### What you should do
Each line below from the one containing "The image size is (607, 2576)." through the one containing "This screenshot has width=1280, height=1160." is to be given again exactly, and no line outside that span.
^^^^
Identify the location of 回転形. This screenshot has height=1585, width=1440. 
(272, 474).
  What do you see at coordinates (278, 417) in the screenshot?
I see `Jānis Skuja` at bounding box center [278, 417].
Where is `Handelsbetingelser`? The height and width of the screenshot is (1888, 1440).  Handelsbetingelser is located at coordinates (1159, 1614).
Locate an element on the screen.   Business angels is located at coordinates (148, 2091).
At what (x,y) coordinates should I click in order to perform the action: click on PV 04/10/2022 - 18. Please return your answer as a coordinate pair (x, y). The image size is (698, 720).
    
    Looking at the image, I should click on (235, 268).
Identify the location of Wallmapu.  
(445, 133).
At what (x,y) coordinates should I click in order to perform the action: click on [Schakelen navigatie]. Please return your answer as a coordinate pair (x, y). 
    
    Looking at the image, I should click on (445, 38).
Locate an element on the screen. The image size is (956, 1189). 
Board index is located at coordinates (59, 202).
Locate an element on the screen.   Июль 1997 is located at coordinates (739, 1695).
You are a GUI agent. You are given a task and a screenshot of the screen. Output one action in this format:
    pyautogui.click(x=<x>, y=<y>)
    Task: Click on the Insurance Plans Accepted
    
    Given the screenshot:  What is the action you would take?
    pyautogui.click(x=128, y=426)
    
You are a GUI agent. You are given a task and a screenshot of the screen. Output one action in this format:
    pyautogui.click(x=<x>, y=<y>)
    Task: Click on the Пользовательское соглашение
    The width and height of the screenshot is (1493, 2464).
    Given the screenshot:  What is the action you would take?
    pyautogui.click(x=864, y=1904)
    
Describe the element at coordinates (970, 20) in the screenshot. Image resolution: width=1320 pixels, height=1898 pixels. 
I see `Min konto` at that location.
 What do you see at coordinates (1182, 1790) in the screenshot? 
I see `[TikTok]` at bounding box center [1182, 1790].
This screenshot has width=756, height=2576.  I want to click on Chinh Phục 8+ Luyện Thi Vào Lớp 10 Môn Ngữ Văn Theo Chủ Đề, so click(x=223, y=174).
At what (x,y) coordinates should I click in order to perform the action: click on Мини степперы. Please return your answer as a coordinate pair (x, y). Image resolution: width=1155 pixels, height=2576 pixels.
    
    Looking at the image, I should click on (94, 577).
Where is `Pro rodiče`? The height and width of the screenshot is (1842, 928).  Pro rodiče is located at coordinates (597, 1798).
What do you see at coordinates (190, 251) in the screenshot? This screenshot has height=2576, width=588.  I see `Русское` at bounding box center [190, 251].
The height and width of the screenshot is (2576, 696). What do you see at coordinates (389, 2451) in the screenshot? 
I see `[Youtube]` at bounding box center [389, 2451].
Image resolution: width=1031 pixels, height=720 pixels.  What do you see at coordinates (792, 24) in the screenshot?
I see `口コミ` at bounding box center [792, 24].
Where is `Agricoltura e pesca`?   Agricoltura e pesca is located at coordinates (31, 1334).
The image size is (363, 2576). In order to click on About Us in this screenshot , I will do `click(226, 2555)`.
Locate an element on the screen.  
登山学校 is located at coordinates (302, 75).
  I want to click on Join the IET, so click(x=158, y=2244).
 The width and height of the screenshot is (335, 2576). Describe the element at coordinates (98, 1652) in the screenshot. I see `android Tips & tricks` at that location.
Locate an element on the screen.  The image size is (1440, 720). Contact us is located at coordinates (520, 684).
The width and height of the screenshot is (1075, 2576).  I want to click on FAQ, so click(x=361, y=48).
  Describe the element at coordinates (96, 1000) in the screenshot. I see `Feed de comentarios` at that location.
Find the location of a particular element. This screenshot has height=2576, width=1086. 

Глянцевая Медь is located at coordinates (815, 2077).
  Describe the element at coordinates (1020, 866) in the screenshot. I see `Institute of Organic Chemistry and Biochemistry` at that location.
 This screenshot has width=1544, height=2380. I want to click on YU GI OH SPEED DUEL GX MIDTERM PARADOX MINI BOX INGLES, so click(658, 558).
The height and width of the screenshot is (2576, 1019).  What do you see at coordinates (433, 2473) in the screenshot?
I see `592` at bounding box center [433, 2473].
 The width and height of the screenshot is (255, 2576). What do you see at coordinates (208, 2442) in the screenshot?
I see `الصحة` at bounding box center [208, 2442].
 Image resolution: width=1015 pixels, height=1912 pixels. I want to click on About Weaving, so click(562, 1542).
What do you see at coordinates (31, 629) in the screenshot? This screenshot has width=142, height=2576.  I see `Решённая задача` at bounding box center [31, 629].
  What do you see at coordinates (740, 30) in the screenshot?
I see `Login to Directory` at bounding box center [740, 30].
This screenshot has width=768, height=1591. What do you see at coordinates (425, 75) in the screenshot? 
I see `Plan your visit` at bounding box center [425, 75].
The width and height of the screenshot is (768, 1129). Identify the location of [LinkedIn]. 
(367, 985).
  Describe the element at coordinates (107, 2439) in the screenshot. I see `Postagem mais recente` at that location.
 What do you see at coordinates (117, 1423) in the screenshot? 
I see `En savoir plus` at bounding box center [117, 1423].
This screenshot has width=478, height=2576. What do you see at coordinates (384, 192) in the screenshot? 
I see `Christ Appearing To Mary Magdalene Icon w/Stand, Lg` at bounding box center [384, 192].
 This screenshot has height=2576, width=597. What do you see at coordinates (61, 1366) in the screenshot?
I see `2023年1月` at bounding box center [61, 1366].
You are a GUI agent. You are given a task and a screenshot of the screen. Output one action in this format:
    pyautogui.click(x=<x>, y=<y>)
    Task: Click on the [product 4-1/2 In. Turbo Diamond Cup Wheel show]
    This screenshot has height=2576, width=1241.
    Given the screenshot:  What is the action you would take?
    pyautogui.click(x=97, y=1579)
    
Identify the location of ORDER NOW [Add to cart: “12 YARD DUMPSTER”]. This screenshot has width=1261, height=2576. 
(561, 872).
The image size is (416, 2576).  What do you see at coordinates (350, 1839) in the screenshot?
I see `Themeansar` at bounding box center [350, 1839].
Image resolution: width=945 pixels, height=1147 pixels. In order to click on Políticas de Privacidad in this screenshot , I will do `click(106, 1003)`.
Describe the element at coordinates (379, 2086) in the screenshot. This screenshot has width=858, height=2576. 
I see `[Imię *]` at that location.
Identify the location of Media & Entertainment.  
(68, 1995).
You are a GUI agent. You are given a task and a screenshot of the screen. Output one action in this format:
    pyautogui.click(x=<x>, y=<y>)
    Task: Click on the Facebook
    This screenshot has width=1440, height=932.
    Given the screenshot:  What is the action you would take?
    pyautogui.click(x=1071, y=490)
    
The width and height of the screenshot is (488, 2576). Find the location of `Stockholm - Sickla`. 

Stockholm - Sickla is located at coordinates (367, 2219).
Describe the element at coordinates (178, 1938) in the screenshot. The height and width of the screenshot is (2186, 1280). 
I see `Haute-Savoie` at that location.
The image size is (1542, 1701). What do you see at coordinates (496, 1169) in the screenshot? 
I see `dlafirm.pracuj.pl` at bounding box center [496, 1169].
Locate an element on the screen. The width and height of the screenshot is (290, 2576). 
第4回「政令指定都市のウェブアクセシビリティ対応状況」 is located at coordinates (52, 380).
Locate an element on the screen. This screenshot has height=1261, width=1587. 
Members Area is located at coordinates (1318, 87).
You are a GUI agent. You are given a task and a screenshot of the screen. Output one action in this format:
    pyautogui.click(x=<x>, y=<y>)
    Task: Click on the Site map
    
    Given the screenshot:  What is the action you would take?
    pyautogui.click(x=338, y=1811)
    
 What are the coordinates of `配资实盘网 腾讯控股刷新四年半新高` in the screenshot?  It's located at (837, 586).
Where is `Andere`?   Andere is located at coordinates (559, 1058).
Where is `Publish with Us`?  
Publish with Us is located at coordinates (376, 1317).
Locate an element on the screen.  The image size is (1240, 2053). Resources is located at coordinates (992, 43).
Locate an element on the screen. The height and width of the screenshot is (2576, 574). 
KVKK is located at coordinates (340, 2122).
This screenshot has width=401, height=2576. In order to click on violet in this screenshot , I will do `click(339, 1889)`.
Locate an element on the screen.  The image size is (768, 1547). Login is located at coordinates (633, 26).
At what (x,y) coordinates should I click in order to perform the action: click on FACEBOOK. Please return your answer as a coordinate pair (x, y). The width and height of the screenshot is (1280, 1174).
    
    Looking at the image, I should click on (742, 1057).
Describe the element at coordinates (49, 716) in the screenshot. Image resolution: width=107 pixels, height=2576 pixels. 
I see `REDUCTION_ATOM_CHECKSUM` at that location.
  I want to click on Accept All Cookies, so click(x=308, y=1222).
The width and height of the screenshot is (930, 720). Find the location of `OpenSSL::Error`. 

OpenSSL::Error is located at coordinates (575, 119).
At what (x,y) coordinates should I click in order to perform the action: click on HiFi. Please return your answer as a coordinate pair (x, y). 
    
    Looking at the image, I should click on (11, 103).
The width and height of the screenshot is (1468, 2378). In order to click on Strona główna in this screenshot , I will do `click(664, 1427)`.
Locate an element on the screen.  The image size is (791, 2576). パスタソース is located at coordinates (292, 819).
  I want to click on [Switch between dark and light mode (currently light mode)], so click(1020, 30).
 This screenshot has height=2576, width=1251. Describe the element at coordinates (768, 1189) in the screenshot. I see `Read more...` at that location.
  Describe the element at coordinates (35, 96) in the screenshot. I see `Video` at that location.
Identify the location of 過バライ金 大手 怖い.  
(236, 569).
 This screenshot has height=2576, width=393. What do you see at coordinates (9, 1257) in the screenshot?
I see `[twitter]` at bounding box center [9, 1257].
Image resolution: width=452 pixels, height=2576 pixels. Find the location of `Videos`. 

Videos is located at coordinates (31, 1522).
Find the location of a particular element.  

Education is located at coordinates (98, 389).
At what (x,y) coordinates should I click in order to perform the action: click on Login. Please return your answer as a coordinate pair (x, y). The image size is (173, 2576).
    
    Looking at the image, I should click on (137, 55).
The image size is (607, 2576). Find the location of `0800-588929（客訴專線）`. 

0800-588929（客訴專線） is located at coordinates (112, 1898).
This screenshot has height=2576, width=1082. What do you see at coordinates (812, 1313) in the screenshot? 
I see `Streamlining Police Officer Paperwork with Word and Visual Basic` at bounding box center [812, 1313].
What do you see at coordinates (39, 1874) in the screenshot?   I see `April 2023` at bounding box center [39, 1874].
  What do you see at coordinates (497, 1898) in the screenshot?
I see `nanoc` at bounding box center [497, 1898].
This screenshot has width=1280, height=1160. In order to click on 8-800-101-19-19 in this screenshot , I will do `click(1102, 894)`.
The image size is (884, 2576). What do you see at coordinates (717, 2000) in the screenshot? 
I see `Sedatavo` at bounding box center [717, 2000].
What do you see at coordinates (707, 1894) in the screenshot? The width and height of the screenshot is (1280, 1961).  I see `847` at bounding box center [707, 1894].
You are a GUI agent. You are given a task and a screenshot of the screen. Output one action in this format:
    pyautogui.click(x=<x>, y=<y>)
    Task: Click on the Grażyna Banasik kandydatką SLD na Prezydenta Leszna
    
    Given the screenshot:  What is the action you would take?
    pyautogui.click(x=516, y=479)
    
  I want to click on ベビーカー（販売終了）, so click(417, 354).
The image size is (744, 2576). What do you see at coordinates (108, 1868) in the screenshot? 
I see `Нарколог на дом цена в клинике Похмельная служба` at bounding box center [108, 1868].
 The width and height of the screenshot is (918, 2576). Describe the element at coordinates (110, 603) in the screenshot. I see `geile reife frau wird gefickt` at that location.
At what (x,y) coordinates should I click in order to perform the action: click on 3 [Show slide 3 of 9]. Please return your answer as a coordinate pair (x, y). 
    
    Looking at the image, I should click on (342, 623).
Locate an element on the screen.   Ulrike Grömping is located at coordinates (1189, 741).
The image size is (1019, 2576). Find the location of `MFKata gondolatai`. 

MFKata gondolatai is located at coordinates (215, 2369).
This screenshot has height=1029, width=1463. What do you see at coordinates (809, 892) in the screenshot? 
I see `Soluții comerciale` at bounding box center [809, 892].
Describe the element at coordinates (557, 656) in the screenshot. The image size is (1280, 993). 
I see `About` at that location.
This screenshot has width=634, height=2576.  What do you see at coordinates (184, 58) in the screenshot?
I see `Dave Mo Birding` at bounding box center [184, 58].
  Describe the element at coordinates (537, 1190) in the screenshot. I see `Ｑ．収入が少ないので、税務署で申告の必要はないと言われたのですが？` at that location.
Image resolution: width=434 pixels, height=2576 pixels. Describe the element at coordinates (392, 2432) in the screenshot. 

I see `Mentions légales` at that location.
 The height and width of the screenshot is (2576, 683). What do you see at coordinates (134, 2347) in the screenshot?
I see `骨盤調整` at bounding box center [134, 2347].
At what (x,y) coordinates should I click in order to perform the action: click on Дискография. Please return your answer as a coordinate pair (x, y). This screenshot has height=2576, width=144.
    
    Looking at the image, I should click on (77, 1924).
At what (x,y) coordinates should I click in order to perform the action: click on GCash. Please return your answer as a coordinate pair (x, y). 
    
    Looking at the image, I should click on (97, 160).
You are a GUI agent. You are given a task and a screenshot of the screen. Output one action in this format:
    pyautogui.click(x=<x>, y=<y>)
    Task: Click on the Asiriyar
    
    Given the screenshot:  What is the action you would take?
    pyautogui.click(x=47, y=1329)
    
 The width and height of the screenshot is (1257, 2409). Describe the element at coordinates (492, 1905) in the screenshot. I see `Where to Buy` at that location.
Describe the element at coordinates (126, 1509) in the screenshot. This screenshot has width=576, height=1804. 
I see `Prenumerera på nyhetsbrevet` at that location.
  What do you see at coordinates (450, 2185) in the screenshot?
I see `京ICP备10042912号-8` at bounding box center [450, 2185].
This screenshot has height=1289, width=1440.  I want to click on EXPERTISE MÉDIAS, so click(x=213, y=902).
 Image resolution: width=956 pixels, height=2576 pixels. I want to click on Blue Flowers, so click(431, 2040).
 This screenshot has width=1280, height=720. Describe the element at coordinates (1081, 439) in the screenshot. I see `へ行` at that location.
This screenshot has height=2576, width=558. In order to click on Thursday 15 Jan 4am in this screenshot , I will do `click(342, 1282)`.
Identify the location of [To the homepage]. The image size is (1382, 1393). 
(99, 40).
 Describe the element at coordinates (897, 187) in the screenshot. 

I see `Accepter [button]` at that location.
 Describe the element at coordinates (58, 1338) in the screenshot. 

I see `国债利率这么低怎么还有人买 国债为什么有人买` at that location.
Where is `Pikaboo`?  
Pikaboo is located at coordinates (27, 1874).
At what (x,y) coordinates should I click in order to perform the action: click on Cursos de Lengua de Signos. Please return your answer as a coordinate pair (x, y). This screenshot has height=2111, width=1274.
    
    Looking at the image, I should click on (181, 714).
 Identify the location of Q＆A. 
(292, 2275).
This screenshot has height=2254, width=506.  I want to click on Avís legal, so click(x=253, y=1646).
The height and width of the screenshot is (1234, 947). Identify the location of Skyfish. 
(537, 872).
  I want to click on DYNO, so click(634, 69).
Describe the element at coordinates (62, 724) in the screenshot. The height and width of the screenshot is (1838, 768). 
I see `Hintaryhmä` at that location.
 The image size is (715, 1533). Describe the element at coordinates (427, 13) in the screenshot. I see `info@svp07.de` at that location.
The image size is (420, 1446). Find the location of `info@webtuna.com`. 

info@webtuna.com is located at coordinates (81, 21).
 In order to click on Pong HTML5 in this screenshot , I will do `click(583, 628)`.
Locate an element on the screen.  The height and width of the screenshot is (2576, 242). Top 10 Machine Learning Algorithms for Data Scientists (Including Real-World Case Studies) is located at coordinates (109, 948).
^^^^
### Task response
The image size is (607, 2576). Find the location of `0800-588929（客訴專線）`. 

0800-588929（客訴專線） is located at coordinates (112, 1898).
This screenshot has height=2576, width=1082. What do you see at coordinates (812, 1313) in the screenshot? 
I see `Streamlining Police Officer Paperwork with Word and Visual Basic` at bounding box center [812, 1313].
What do you see at coordinates (39, 1874) in the screenshot?   I see `April 2023` at bounding box center [39, 1874].
  What do you see at coordinates (497, 1898) in the screenshot?
I see `nanoc` at bounding box center [497, 1898].
This screenshot has width=1280, height=1160. In order to click on 8-800-101-19-19 in this screenshot , I will do `click(1102, 894)`.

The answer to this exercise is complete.